§ **Task material**:

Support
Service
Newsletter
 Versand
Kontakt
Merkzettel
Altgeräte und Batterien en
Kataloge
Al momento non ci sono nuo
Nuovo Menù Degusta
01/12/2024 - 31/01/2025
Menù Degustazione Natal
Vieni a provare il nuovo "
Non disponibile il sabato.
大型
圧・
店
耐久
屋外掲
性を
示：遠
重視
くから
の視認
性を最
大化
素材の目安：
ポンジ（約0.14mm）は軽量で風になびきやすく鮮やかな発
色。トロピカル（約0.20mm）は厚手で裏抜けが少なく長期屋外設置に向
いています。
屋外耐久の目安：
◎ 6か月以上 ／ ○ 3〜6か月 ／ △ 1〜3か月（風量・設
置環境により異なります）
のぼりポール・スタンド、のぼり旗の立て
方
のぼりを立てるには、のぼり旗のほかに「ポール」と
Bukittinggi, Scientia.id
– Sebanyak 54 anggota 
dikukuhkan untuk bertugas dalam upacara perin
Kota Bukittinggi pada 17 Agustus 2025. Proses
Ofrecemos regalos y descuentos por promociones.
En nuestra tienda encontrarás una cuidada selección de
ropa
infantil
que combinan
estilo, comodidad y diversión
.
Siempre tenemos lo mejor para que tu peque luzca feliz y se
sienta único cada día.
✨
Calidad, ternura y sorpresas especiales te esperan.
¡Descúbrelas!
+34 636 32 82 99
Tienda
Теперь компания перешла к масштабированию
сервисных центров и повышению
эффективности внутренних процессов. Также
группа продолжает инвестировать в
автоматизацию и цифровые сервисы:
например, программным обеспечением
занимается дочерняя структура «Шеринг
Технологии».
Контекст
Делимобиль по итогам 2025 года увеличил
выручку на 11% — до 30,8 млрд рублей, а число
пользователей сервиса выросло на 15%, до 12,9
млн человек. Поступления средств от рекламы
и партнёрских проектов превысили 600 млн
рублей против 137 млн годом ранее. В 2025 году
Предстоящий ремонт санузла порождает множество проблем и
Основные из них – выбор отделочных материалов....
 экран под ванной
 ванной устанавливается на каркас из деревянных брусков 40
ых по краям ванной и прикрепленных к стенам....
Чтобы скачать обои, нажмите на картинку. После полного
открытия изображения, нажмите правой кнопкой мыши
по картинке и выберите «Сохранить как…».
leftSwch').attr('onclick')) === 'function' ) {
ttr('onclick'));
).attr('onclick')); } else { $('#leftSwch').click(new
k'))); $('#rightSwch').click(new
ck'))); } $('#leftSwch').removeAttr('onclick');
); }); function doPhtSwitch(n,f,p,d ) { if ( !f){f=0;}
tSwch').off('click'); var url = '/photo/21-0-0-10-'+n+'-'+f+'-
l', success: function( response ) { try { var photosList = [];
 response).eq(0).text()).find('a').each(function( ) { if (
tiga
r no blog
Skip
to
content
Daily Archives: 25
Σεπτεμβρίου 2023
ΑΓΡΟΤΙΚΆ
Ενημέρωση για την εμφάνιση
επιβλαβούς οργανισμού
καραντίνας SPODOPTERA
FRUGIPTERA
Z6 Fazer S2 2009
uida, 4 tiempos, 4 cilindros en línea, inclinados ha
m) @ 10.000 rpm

§ **Instructions for the task**: The reply should consist of a single number: how many lines in the listing contain the word "ванной".

§ **Output of the exercise**: 3